The museum at the once opulent palace has stunning Mughal memorabilia. There is Shah Jahan’s travelling chair, Nadir Shah’s lance and the palanquin of Zeb-un-Nissa, Aurangzeb’s daughter. They lie in dust-covered glory. This tryst with nostalgia spurs us on to the steps of the Hazarduari restaurant, owned by the last nawab’s family, to take in its air of disrepair, faux antiques, faded family photos and a lineup of Mughlai dishes: biryani, rezala, qorma, do piyazah. It’s dining in pursuit of history, not necessarily taste.
But taste has been aplenty, and meat barely missed, during the week on the Ganges Voyager. Sailing upstream from Kolkata to the Sundarbans, stopping en route at small towns and villages full of the remnants of Bengal’s Mughal and colonial past, listening to stories about their art, architecture, people — all this over imaginative Bengali dishes.
Chef Ranjoy, in charge of the ship, purchases from the small mandis and wet marts of these towns things such as asmani chillies (that grow facing skywards, and hence the name), wood-apple, the last unripe mangoes of the season, gondhoraj lime, brinjal and fresh turmeric. These find their way into fermented wood-apple chutney, shukto on toast, thalas of gobindobhog rice, tender plantain and poshto gravies, turmeric-ed barbecued brinjal, jhal muri spiked with mustard oil from a homemade mango pickle, and even a birthday cake made with banana and coconut.

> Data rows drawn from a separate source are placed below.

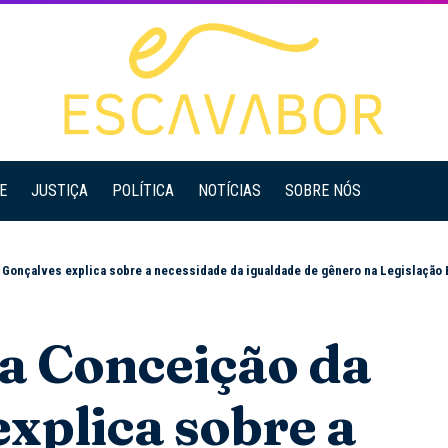
E
JUSTIÇA
POLÍTICA
NOTÍCIAS
SOBRE NÓS
nçalves explica sobre a necessidade da igualdade de gênero na Legislação Brasileir
a Conceição da
xplica sobre a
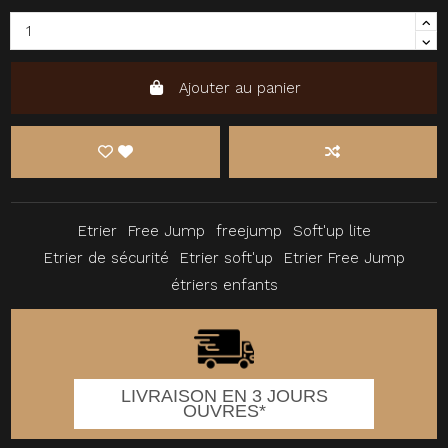
Ajouter au panier
Etrier
Free Jump
freejump
Soft'up lite
Etrier de sécurité
Etrier soft'up
Etrier Free Jump
étriers enfants
LIVRAISON EN 3 JOURS
OUVRES*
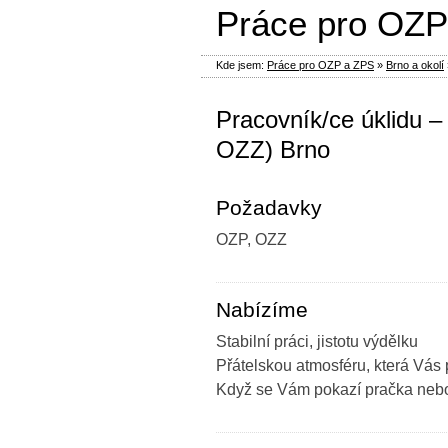
Práce pro OZP
Kde jsem:
Práce pro OZP a ZPS
»
Brno a okolí
Pracovník/ce úklidu –
OZZ) Brno
Požadavky
OZP, OZZ
Nabízíme
Stabilní práci, jistotu výdělku
Přátelskou atmosféru, která Vás 
Když se Vám pokazí pračka nebo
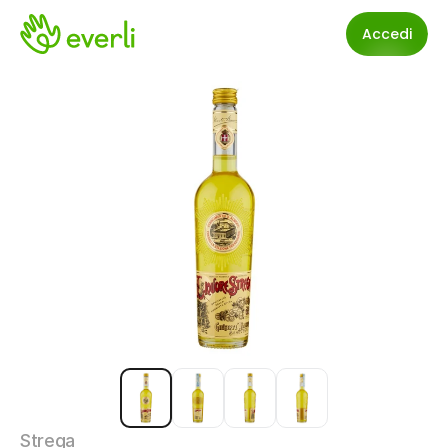
Accedi
Strega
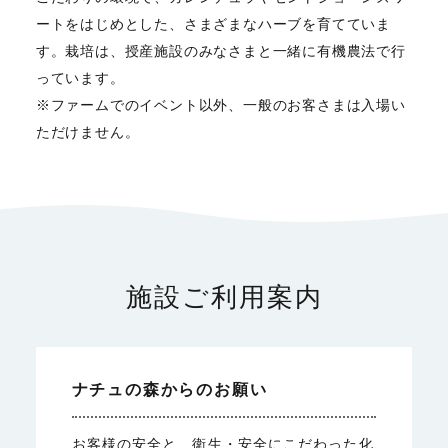
ートをはじめとした、さまざまなハーブを育てていま
す。栽培は、授産施設のみなさまと一緒に有機農法で行
っています。
※ファームでのイベント以外、一般のお客さまは入場い
ただけません。
施設ご利用案内
ナチュの森からのお願い
お客様の安全と、衛生・安全にこだわった化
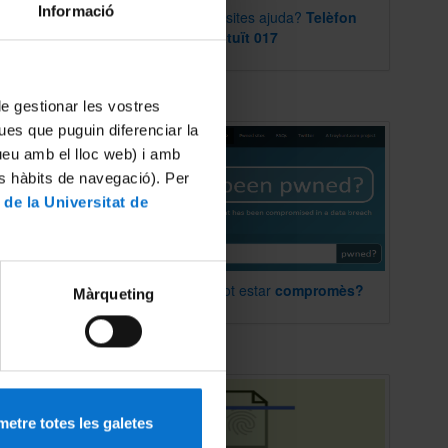
Informació
incibe -
Necessites ajuda?
Telèfon
gratuït
017
enerar
tes.
 teves
 de gestionar les vostres
menaces
ues que puguin diferenciar la
ions no
tueu amb el lloc web) i amb
es hàbits de navegació). Per
correu
 de la Universitat de
s-ho a
El teu
compte
pot estar
compromès?
Màrqueting
llaç o
emitent
nt en
ue
u no et
atges
 amb el
etre totes les galetes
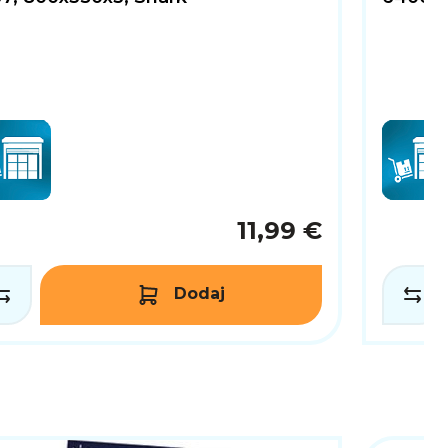
11,99 €
Dodaj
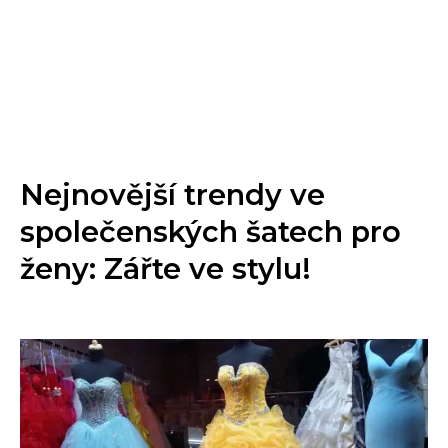
Nejnovější trendy ve
společenských šatech pro
ženy: Zářte ve stylu!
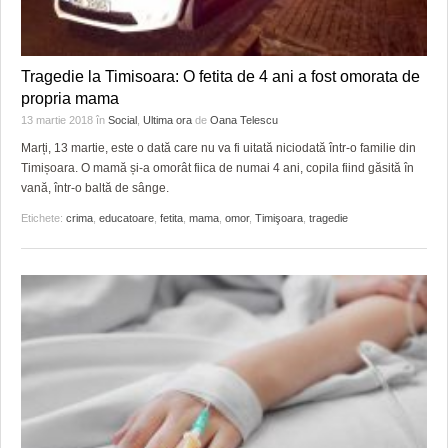
Tragedie la Timisoara: O fetita de 4 ani a fost omorata de
propria mama
13 martie 2018
în
Social
,
Ultima ora
de
Oana Telescu
Marți, 13 martie, este o dată care nu va fi uitată niciodată într-o familie din
Timișoara. O mamă și-a omorât fiica de numai 4 ani, copila fiind găsită în
vană, într-o baltă de sânge.
Etichete:
crima
,
educatoare
,
fetita
,
mama
,
omor
,
Timişoara
,
tragedie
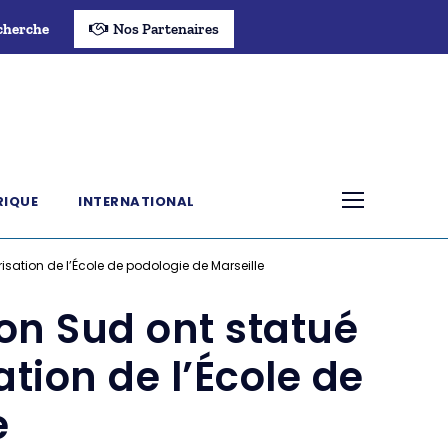
cherche
Nos Partenaires
RIQUE
INTERNATIONAL
isation de l’École de podologie de Marseille
on Sud ont statué
tion de l’École de
e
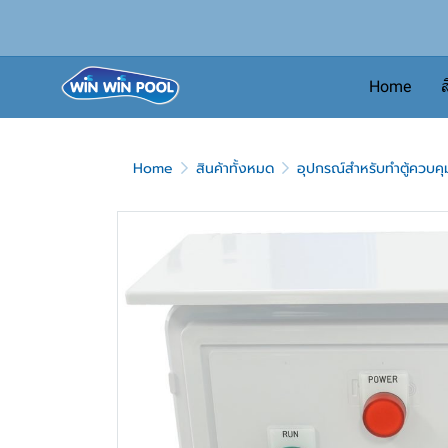
Home
ส
Home
สินค้าทั้งหมด
อุปกรณ์สำหรับทำตู้ควบค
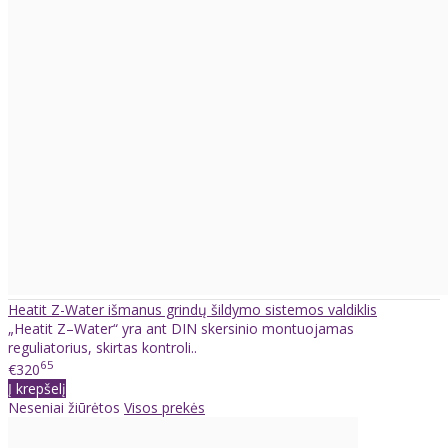
Heatit Z-Water išmanus grindų šildymo sistemos valdiklis
„Heatit Z–Water“ yra ant DIN skersinio montuojamas
reguliatorius, skirtas kontroli..
65
€320
Į krepšelį
Neseniai žiūrėtos
Visos prekės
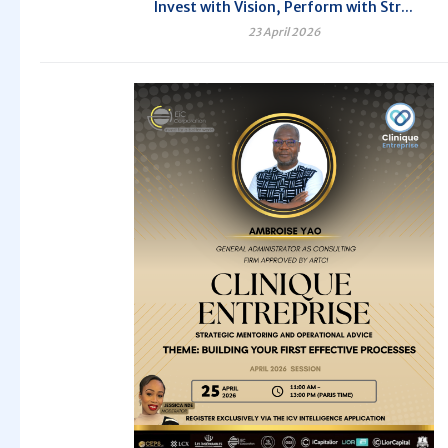
Invest with Vision, Perform with Str...
23 April 2026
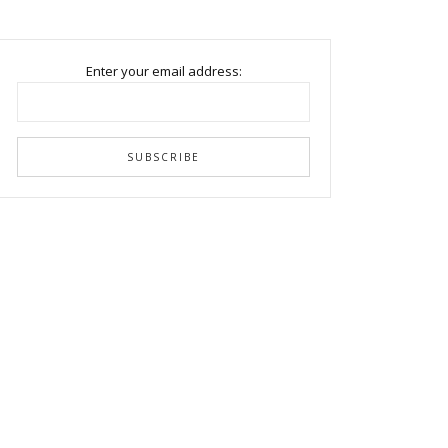
Enter your email address:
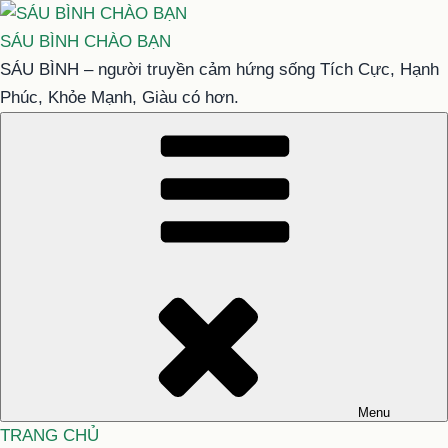
Chuyển
đến
SÁU BÌNH CHÀO BẠN
phần
SÁU BÌNH – người truyền cảm hứng sống Tích Cực, Hạnh
nội
Phúc, Khỏe Mạnh, Giàu có hơn.
dung
Menu
TRANG CHỦ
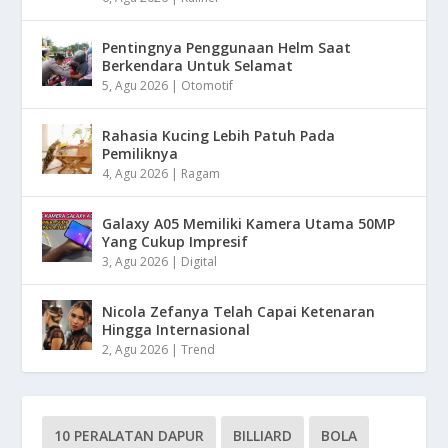
Pentingnya Penggunaan Helm Saat
Berkendara Untuk Selamat
5, Agu 2026
|
Otomotif
Rahasia Kucing Lebih Patuh Pada
Pemiliknya
4, Agu 2026
|
Ragam
Galaxy A05 Memiliki Kamera Utama 50MP
Yang Cukup Impresif
3, Agu 2026
|
Digital
Nicola Zefanya Telah Capai Ketenaran
Hingga Internasional
2, Agu 2026
|
Trend
10 PERALATAN DAPUR
BILLIARD
BOLA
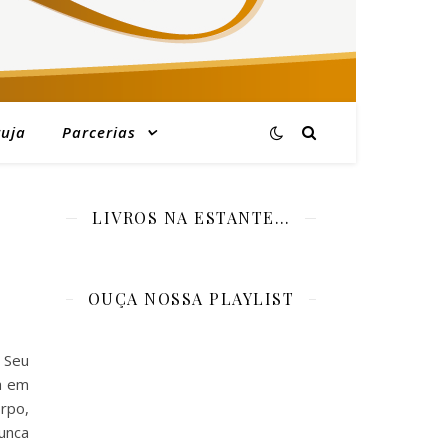
ruja
Parcerias
LIVROS NA ESTANTE…
OUÇA NOSSA PLAYLIST
. Seu
a em
rpo,
unca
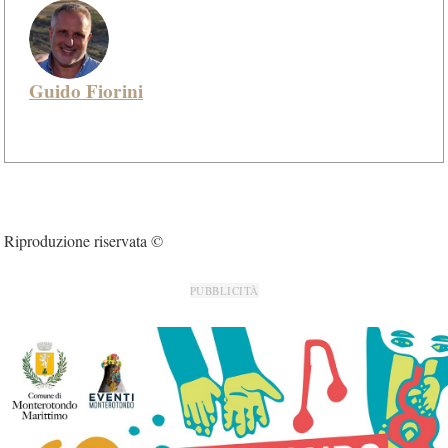
Guido Fiorini
Riproduzione riservata ©
PUBBLICITÀ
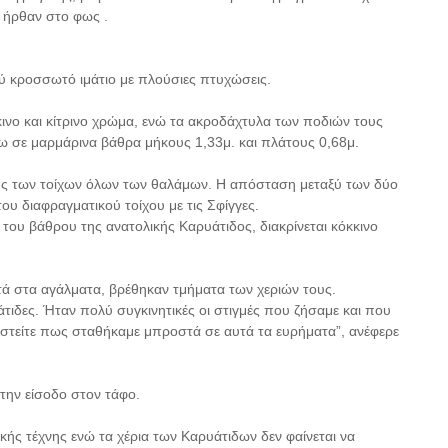
 ήρθαν στο φως .
ύ κροσσωτό ιμάτιο με πλούσιες πτυχώσεις.
κινο και κίτρινο χρώμα, ενώ τα ακροδάχτυλα των ποδιών τους
νω σε μαρμάρινα βάθρα μήκους 1,33μ. και πλάτους 0,68μ.
ης των τοίχων όλων των θαλάμων. Η απόσταση μεταξύ των δύο
ου διαφραγματικού τοίχου με τις Σφίγγες.
 του βάθρου της ανατολικής Καρυάτιδος, διακρίνεται κόκκινο
ά στα αγάλματα, βρέθηκαν τμήματα των χεριών τους.
άτιδες. Ήταν πολύ συγκινητικές οι στιγμές που ζήσαμε και που
αστείτε πως σταθήκαμε μπροστά σε αυτά τα ευρήματα”, ανέφερε
την είσοδο στον τάφο.
ικής τέχνης ενώ τα χέρια των Καρυάτιδων δεν φαίνεται να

Of the 50 odd people on the ship — paying around ₹6 lakh plus (double occupancy) for a 10-day voyage by special interest travel major Antara Cruises — there are strict vegans from Germany, the U.S. and even Vietnam, but there is also an Indian set that’s more flexitarian, not strictly vegetarian. The plant-based Bengali regional food is a hit with all.
Over gondhoraj margaritas, one intrepid American traveller confesses one evening that this is the best she has “ever eaten”, having been on many other currently fashionable vegan cruises around the world, from Brazil to Spain. “I was on a cruise in Brazil and there too they cooked with local ingredients from the rainforests but it wasn’t as delicious… India has so many flavours.”
India has many stories, too, around its diverse food cultures. And it is these that are birthing a new vegetarianism as young, metropolitan millennial and Gen Z diners embrace food with plant-forward menus and experiences that go beyond taste to tell stories of ingredients and their communities.